Aim of the exercise: What is needed is an exact repeat of the lines from the line containing "Task: Click on the [Advertisement]" through the final line of the entries below, and nothing else.

-------------------------

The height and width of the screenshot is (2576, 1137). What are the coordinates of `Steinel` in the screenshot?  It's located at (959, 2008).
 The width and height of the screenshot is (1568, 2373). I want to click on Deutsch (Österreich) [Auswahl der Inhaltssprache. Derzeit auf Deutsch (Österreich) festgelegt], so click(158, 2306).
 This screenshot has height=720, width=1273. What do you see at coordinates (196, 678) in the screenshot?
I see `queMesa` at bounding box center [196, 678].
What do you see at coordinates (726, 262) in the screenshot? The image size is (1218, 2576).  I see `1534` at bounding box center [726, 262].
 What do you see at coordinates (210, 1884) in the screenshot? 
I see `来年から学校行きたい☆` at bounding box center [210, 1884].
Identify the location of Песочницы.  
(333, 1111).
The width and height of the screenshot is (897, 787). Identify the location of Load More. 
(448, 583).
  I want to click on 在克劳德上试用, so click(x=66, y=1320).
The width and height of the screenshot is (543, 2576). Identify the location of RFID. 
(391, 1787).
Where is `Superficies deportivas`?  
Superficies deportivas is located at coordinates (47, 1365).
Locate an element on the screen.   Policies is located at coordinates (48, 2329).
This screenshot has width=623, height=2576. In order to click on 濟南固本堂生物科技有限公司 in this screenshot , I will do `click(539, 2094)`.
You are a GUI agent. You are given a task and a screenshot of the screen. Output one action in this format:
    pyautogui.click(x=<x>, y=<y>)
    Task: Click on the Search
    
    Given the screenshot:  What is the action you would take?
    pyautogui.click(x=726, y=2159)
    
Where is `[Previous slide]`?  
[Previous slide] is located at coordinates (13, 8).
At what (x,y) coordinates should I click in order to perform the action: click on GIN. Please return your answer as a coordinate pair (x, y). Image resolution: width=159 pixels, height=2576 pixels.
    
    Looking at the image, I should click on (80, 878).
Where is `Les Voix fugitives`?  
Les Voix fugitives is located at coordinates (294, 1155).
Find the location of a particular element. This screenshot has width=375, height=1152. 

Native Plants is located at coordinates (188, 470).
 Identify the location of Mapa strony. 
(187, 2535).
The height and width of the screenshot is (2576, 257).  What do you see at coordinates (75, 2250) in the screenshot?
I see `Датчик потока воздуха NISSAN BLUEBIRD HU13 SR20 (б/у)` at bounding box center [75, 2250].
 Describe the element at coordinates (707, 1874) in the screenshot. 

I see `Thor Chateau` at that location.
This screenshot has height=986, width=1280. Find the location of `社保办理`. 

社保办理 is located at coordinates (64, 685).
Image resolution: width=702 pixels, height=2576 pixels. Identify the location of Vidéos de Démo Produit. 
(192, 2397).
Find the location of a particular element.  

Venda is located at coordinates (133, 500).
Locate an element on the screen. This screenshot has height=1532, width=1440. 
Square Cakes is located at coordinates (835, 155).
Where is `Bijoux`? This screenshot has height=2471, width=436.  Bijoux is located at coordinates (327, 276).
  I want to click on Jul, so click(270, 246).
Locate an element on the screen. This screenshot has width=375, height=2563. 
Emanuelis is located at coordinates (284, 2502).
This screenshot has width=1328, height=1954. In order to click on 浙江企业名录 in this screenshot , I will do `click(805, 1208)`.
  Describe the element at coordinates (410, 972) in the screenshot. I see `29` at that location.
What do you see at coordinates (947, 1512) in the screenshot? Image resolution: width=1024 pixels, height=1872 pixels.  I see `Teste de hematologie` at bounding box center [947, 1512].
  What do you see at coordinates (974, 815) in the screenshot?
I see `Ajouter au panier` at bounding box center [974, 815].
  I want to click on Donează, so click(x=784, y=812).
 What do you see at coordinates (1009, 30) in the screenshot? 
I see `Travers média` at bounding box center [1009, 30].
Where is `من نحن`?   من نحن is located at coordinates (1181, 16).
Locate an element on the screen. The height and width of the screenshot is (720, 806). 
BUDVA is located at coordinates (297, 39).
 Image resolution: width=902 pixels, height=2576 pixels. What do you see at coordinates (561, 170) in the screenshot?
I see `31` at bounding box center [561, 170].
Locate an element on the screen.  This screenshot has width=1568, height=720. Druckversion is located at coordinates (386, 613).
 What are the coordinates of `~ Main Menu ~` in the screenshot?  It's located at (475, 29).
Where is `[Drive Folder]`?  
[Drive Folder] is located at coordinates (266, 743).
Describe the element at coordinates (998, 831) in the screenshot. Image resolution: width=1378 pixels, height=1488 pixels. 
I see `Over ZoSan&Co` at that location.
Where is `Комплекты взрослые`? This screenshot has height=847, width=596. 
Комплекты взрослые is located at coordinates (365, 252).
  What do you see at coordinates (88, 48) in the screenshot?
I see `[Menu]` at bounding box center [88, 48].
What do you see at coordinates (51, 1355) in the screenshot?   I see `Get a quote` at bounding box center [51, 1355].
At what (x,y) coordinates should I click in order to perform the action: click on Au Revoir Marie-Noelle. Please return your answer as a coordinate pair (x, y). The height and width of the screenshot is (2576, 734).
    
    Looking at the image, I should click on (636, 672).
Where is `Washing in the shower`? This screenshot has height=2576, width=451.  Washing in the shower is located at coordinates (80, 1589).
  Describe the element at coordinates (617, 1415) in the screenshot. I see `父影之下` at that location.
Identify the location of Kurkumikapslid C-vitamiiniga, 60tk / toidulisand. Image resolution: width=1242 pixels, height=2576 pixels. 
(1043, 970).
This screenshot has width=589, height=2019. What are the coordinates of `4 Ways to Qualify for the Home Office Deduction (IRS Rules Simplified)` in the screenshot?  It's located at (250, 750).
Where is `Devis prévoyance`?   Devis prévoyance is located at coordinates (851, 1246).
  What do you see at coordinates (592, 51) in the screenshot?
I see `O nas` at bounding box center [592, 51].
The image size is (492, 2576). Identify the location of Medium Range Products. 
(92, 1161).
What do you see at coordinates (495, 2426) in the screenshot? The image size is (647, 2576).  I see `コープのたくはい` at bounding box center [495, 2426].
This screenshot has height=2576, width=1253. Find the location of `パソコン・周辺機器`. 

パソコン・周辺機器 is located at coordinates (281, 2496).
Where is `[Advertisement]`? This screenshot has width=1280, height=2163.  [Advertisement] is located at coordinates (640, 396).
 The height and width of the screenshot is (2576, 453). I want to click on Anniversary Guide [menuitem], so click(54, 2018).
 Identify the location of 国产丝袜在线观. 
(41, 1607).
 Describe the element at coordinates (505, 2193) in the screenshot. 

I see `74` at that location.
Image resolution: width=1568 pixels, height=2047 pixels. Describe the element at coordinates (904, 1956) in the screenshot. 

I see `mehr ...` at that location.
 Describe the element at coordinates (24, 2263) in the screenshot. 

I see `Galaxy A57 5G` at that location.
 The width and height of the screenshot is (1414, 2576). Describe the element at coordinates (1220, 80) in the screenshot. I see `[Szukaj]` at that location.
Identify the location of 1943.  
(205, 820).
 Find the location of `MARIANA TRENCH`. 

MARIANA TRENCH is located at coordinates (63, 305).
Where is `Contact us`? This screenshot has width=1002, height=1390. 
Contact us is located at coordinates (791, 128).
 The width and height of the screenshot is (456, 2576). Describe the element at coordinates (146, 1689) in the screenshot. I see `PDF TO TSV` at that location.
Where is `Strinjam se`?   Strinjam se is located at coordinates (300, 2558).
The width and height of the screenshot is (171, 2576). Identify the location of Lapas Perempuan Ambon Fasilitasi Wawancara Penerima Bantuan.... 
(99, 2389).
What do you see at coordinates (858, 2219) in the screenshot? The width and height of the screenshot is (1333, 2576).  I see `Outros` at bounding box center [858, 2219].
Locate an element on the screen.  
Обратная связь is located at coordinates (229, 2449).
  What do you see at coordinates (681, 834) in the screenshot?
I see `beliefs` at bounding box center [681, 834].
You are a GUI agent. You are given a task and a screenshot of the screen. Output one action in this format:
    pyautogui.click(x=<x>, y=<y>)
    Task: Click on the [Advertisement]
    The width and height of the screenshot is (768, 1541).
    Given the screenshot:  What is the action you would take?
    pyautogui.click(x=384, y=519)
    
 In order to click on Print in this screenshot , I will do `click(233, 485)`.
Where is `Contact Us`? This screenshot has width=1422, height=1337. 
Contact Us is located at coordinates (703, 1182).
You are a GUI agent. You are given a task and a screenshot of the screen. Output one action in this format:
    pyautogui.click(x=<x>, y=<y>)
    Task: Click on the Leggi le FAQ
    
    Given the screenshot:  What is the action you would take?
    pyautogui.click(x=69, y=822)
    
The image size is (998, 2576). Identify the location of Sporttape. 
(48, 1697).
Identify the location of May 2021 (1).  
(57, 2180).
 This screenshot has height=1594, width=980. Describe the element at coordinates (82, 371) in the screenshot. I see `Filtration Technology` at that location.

-------------------------

Answer for the task:
    Task: Click on the [Advertisement]
    The width and height of the screenshot is (768, 1541).
    Given the screenshot:  What is the action you would take?
    pyautogui.click(x=384, y=519)
    
 In order to click on Print in this screenshot , I will do `click(233, 485)`.
Where is `Contact Us`? This screenshot has width=1422, height=1337. 
Contact Us is located at coordinates (703, 1182).
You are a GUI agent. You are given a task and a screenshot of the screen. Output one action in this format:
    pyautogui.click(x=<x>, y=<y>)
    Task: Click on the Leggi le FAQ
    
    Given the screenshot:  What is the action you would take?
    pyautogui.click(x=69, y=822)
    
The image size is (998, 2576). Identify the location of Sporttape. 
(48, 1697).
Identify the location of May 2021 (1).  
(57, 2180).
 This screenshot has height=1594, width=980. Describe the element at coordinates (82, 371) in the screenshot. I see `Filtration Technology` at that location.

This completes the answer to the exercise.